| Aim of the exercise |
Write the entries below out again exactly; any picture in them stays out.

**** Provided data

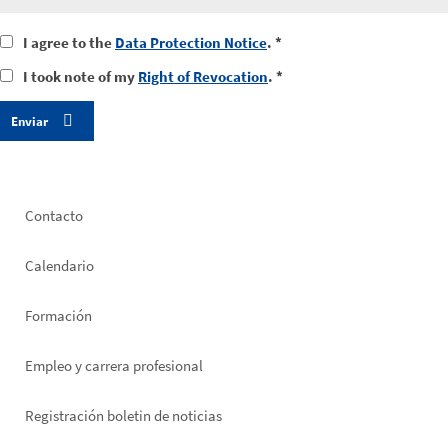
I
I agree to the
Data Protection Notice
. *
agree
I
I took note of my
Right of Revocation
. *
to
took
the
notice
data
of
protection
my
notice
right
of
revocation
Footer
Contacto
left
Calendario
Formación
Empleo y carrera profesional
Registración boletin de noticias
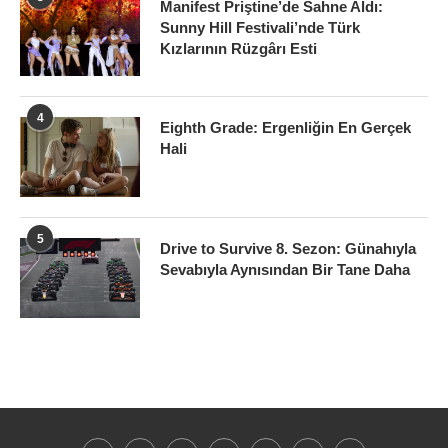
Manifest Priştine’de Sahne Aldı:
Sunny Hill Festivali’nde Türk
Kızlarının Rüzgârı Esti
4
Eighth Grade: Ergenliğin En Gerçek
Hali
5
Drive to Survive 8. Sezon: Günahıyla
Sevabıyla Aynısından Bir Tane Daha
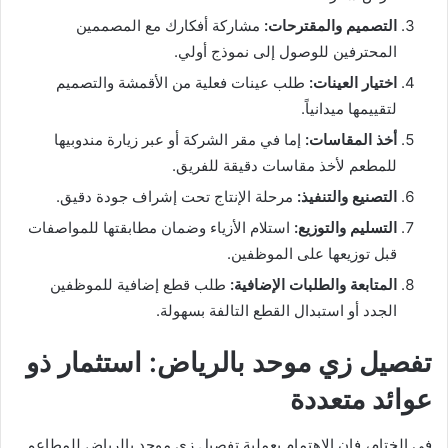
التصميم والمقترحات:
مشاركة أفكارك مع المصممين
المحترفين للوصول إلى نموذج أولي.
اختيار العينات:
طلب عينات فعلية من الأقمشة والتصميم
لتقييمها ميدانياً.
أخذ المقاسات:
إما في مقر الشركة أو عبر زيارة مندوبيها
للمطعم لأخذ مقاسات دقيقة للفريق.
التصنيع والتنفيذ:
مرحلة الإنتاج تحت إشراف جودة دقيق.
التسليم والتوزيع:
استلام الأزياء وضمان مطابقتها للمواصفات
قبل توزيعها على الموظفين.
المتابعة والطلبات الإضافية:
طلب قطع إضافية للموظفين
الجدد أو استبدال القطع التالفة بسهولة.
تفصيل زي موحد بالرياض: استثمار ذو
عوائد متعددة
في الختام، فإن الاهتمام بعملية تفصيل زي موحد بالرياض للمطاعم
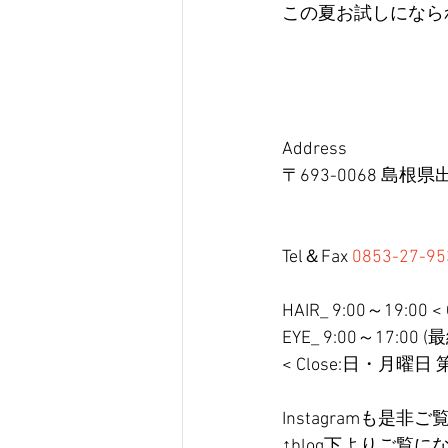
この夏お試しになら
Address
〒693-0068 島
Tel＆Fax 
0853-27-95
HAIR_ 9:00～19:00
EYE_ 9:00～17:00 
< Close:日・月曜日
Instagramも是非ご覧く
↑blog下よりご覧に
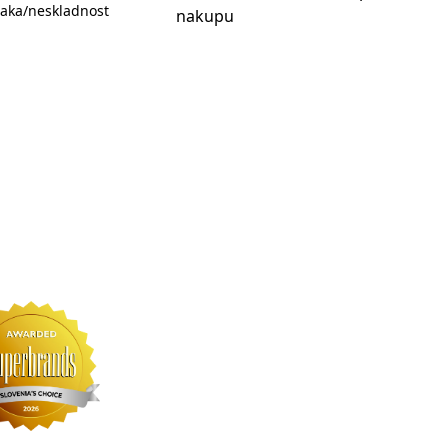
aka/neskladnost
nakupu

********

| Task response |
I
I agree to the
Data Protection Notice
. *
agree
I
I took note of my
Right of Revocation
. *
to
took
the
notice
data
of
protection
my
notice
right
of
revocation
Footer
Contacto
left
Calendario
Formación
Empleo y carrera profesional
Registración boletin de noticias
Manifest Priştine’de Sahne Aldı:
Sunny Hill Festivali’nde Türk
Kızlarının Rüzgârı Esti
4
Eighth Grade: Ergenliğin En Gerçek
Hali
5
Drive to Survive 8. Sezon: Günahıyla
Sevabıyla Aynısından Bir Tane Daha
التصميم والمقترحات:
مشاركة أفكارك مع المصممين
المحترفين للوصول إلى نموذج أولي.
اختيار العينات:
طلب عينات فعلية من الأقمشة والتصميم
لتقييمها ميدانياً.
أخذ المقاسات:
إما في مقر الشركة أو عبر زيارة مندوبيها
للمطعم لأخذ مقاسات دقيقة للفريق.
التصنيع والتنفيذ:
مرحلة الإنتاج تحت إشراف جودة دقيق.
التسليم والتوزيع:
استلام الأزياء وضمان مطابقتها للمواصفات
قبل توزيعها على الموظفين.
المتابعة والطلبات الإضافية:
طلب قطع إضافية للموظفين
الجدد أو استبدال القطع التالفة بسهولة.
تفصيل زي موحد بالرياض: استثمار ذو
عوائد متعددة
في الختام، فإن الاهتمام بعملية تفصيل زي موحد بالرياض للمطاعم
この夏お試しになら
Address
〒693-0068 島
Tel＆Fax 
0853-27-95
HAIR_ 9:00～19:00
EYE_ 9:00～17:00 
< Close:日・月曜日
Instagramも是非ご覧く
↑blog下よりご覧に
aka/neskladnost
nakupu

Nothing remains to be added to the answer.